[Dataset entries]
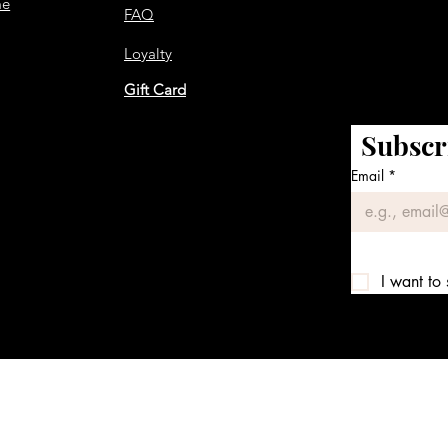
me
FAQ
Loyalty
Gift Card
Subscr
Email
*
I want to 
We accept the following payment methods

▶ What the task asks:
Exclude the pictures. Write out the remaining data exactly.

▶ Result of the exercise:
me
FAQ
Loyalty
Gift Card
Subscr
Email
*
I want to 
We accept the following payment methods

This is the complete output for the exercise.